Using the entries that follow, state how many lines contain "υγεία", with no other words.

*** Opening of RECORDS TO USE ***

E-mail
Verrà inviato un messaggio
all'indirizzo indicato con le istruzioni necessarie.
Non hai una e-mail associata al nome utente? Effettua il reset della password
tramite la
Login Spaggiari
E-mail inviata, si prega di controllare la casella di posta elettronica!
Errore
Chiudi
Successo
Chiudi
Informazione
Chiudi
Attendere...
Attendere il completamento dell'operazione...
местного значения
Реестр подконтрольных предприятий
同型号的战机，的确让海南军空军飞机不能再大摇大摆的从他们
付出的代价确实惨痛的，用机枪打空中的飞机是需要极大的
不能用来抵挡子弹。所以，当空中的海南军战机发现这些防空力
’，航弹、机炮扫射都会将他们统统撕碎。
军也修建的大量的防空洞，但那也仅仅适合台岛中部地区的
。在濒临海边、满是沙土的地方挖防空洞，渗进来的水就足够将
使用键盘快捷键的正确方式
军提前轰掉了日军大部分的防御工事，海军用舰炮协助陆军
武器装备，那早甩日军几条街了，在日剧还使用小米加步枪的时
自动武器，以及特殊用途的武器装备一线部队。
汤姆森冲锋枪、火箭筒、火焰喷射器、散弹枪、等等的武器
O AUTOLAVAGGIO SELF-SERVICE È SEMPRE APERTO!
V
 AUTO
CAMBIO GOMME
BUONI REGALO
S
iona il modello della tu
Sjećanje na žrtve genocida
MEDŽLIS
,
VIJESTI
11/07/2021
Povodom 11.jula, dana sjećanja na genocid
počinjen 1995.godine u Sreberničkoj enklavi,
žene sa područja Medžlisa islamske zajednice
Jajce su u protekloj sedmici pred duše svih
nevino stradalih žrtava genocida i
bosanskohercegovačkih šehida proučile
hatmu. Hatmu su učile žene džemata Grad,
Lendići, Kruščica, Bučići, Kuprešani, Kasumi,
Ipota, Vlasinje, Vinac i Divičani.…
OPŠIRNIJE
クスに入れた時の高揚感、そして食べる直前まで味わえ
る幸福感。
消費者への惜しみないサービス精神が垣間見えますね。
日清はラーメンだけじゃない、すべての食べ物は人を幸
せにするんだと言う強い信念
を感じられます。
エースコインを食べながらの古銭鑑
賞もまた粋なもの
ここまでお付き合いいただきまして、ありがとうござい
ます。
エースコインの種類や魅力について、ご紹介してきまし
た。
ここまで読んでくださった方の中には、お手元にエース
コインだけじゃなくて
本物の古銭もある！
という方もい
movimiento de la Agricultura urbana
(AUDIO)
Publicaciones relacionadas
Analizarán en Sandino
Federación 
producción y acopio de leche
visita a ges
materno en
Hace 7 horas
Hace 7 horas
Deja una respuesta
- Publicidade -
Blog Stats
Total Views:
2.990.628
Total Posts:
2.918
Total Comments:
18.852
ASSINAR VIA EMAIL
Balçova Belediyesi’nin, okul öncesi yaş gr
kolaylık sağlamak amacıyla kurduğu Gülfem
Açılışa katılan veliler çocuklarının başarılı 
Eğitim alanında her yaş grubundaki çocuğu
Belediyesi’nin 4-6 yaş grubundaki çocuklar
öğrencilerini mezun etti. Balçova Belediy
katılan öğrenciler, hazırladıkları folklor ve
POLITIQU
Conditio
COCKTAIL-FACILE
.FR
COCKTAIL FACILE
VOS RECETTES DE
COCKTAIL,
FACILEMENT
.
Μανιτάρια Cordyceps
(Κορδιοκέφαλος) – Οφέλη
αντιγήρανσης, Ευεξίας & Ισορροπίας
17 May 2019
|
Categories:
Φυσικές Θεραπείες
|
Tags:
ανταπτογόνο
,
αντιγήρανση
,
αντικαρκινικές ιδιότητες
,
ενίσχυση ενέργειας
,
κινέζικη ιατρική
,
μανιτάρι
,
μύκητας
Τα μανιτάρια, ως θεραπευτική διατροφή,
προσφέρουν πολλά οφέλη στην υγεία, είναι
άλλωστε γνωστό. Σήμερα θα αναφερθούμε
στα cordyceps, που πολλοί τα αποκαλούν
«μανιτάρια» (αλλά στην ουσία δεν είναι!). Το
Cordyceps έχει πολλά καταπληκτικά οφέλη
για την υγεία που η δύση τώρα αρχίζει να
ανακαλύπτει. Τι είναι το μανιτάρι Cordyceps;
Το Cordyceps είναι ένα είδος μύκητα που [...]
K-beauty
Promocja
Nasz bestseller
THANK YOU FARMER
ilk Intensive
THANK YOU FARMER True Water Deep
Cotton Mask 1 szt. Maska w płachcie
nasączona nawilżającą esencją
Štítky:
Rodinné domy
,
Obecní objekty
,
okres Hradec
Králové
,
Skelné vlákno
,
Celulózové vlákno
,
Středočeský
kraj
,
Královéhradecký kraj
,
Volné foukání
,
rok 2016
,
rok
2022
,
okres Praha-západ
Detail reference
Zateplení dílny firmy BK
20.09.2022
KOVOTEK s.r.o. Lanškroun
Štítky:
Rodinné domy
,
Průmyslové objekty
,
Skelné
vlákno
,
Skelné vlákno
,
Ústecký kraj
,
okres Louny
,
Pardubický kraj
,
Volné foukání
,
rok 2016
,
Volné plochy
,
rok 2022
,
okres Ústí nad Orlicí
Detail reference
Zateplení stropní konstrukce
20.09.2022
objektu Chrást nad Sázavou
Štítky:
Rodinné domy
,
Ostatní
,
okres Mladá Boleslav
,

*** Close of RECORDS TO USE ***

• REPLY TO THE EXERCISE: 2